- Task objective
Find the lines below in which the string "Přerov" occurs. Copy each one.

- Records from a dataset

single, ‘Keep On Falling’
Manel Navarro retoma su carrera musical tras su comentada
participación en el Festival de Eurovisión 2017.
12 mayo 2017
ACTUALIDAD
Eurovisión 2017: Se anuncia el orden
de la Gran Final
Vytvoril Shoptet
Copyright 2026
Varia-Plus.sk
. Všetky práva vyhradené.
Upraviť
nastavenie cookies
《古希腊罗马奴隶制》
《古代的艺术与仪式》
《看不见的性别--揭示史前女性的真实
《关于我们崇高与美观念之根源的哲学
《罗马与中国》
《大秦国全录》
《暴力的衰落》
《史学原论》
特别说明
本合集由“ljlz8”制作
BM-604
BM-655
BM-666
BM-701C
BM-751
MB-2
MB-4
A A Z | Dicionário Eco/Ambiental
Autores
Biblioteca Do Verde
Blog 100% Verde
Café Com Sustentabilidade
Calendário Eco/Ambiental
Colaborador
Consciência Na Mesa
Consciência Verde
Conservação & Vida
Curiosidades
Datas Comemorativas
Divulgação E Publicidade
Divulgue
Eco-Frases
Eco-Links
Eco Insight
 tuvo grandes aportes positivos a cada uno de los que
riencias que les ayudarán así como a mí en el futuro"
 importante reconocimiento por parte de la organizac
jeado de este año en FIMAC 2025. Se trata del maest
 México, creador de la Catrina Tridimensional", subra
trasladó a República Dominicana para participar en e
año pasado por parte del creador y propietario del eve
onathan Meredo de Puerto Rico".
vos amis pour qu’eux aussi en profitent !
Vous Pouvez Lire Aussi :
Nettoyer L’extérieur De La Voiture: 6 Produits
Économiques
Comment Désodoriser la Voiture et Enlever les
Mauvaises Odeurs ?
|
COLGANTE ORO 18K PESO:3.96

==

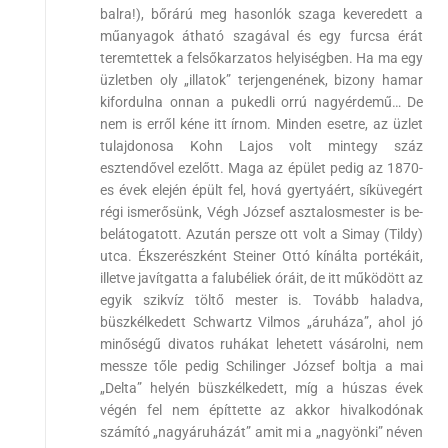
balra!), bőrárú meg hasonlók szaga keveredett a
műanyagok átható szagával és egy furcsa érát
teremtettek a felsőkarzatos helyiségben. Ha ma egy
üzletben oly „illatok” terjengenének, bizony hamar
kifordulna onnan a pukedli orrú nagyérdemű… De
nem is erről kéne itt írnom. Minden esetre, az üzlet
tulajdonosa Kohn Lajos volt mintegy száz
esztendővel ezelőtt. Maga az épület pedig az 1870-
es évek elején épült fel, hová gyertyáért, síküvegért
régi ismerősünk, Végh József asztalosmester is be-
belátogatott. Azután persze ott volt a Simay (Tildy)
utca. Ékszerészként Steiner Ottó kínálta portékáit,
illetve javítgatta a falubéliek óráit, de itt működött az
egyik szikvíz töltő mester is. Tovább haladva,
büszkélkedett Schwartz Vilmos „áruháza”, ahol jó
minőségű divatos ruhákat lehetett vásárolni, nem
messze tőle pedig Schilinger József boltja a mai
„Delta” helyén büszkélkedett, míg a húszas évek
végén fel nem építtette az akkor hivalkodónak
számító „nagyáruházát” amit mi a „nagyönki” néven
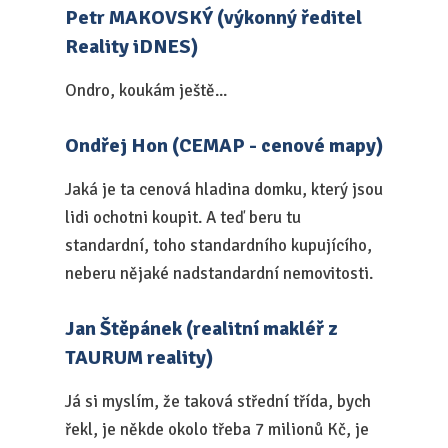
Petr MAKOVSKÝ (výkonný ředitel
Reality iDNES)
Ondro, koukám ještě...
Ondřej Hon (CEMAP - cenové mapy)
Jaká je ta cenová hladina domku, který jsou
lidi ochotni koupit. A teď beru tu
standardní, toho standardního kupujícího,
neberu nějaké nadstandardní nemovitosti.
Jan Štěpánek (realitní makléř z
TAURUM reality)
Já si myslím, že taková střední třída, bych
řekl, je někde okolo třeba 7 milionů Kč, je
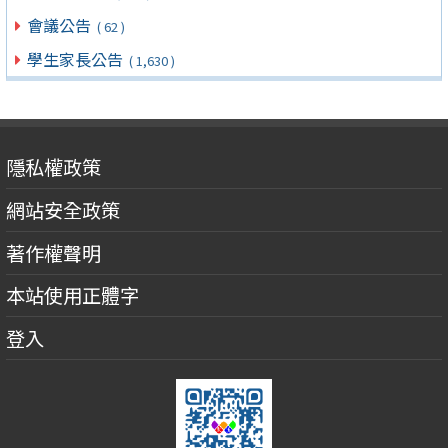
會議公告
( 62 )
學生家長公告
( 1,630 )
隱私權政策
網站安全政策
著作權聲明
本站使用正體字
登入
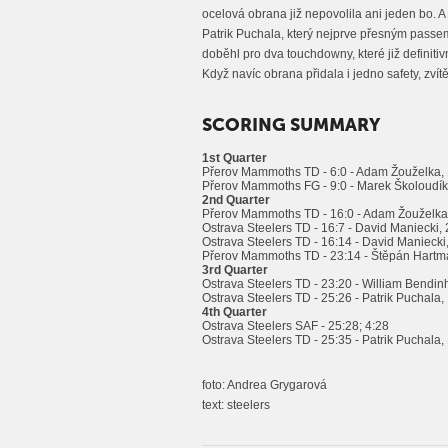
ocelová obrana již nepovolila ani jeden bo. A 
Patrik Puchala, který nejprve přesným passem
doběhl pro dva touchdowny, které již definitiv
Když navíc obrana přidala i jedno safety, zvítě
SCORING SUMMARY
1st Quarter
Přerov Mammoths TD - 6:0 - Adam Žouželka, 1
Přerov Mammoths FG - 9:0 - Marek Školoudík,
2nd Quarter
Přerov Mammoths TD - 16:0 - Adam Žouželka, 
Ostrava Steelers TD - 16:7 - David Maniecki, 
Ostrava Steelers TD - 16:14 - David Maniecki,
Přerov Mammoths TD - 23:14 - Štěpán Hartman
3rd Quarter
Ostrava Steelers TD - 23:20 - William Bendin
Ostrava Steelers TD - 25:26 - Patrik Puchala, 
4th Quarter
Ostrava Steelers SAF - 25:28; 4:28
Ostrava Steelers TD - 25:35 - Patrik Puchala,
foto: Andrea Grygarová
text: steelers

- Exercise result
Přerov Mammoths TD - 6:0 - Adam Žouželka, 1
Přerov Mammoths FG - 9:0 - Marek Školoudík,
Přerov Mammoths TD - 16:0 - Adam Žouželka, 
Přerov Mammoths TD - 23:14 - Štěpán Hartman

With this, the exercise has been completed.